13.01.2022

Seminar: All electric field controlled magnonic devices: an alternative of electronics


The AGH UST Academic Centre for Materials and Nanotechnology invites you to participate in the ACMiN Seminar, which will take place on January 13, 2022, at 2:00 pm in online form, on the UPEL platform.

The lecture titled "All electric field controlled magnonic devices: an alternative of electronics" will be presented by Dr. Bivas Rana (Institute of Spintronics and Quantum Information, Faculty of Physics, Adam Mickiewicz University in Poznań, Poland). 

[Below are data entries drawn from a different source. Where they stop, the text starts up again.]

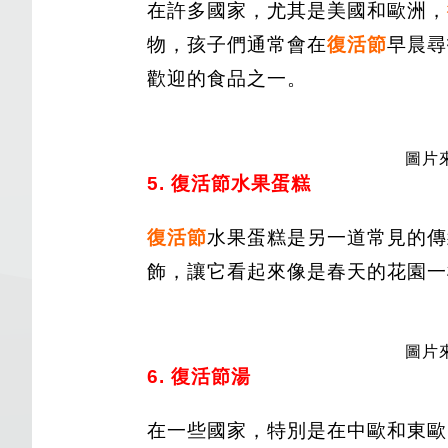
在許多國家，尤其是美國和歐洲，
物，孩子們通常會在
復活節
早晨尋
歡迎的食品之一。
圖片來
5. 復活節水果蛋糕
復活節
水果蛋糕是另一道常見的傳
飾，讓它看起來像是春天的花園一
圖片來
6. 復活節湯
在一些國家，特別是在中歐和東歐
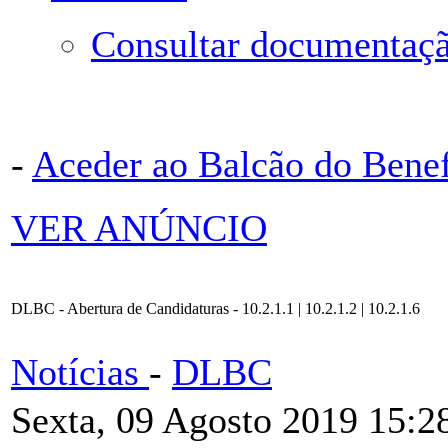
Consultar documentaçã
-
Aceder ao Balcão do Bene
VER ANÚNCIO
DLBC - Abertura de Candidaturas - 10.2.1.1 | 10.2.1.2 | 10.2.1.6
Notícias
-
DLBC
Sexta, 09 Agosto 2019 15:2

Use this link to participate.

Abstract

The modern electronic devices rely upon CMOS-FET based technology, where Boolean algebraic operations are performed by CMOS transistor-based logic gates. The Moore’s law which has guided the electronic industry for last seven decades is going to end soon. This has stimulated research into encoding information in alternate state variables, such as the spin degree of freedom of an electron. This idea gave birth of a new research field called ‘spintronics’. Among various alternative ideas of non-Boolean algebra in spintronics, wave-based or quasiparticle-based information and computation technology has emerged as one of the most promising ideas. In this regard, the spin waves (SWs), i.e., collective precessional dynamics of spins coupled by short range exchange and long range dipolar interaction in ordered magnetic materials has emerged. To further reduce the power consumption, the spin wave devices must be operated by electric field instead of charge current. The newly discovered voltage- (i.e., electric field) controlled magnetic anisotropy, popularly known as VCMA, can serve this purpose. The electric field applied at the interfaces of ultrathin ferromagnetic films and oxide films can modulate interfacial magnetic anisotropy energy. In this talk I will present my research activities to demonstrate how this VCMA can be employed to excite, manipulate, guide spin waves in an efficient manner for the development of all electric field controlled spin wave devices. The talk will be based on the following references.

References:
1. A. Barman, ...., B. Rana et al., “The 2021 Magnonics Roadmap”, J. Phys. Condens. Matter 33, 413001 (2021) 2. S. Choudhury, A. K. Chaurasiya, A. K. Mondal, B. Rana, K. Miura, H. Takahashi, Y. Otani and A. Barman, “Voltage controlled on demand magnonic nanochannels”, Sci. Adv. 6, eaba5457 (2020). 3. B. Rana, C. Akosa, K. Miura, H. Takahashi, G. Tatara and Y. Otani, “Nonlinear control of damping constant by electric field in ultrathin ferromagnetic films”, Phys. Rev. Applied 14, 014037 (2020). 4. B. Rana, K. Miura, H. Takahashi and Y. Otani, “Underlayer material dependent symmetric and asymmetric behavior of voltage-controlled magnetic anisotropy in CoFeB films”, J. Phys. Condens. Matter 32, 414002 (2020). 5. B. Rana, S. Choudhury, K. Miura, H. Takahashi, A. Barman and Y. Otani, “Electric field control of spin waves in ultrathin CoFeB films”, Phys. Rev. B 100, 224412 (2019). 6. B. Rana and Y. Otani, “Towards magnonic devices based on voltage-controlled magnetic anisotropy”, Commun. Phys. 2, 90 (2019).7. B. Rana and Y. Otani, “Voltage-controlled reconfigurable spin wave nanochannels and logic devices”, Phys. Rev. Applied 9, 014033 (2018). 8. B. Rana, Y. Fukuma, K. Miura, H. Takahashi, and Y. Otani, “Excitation of coherent propagating spin waves in ultrathin CoFeB film by voltage-controlled magnetic anisotropy”, Appl. Phys. Lett. 111, 052404 (2017).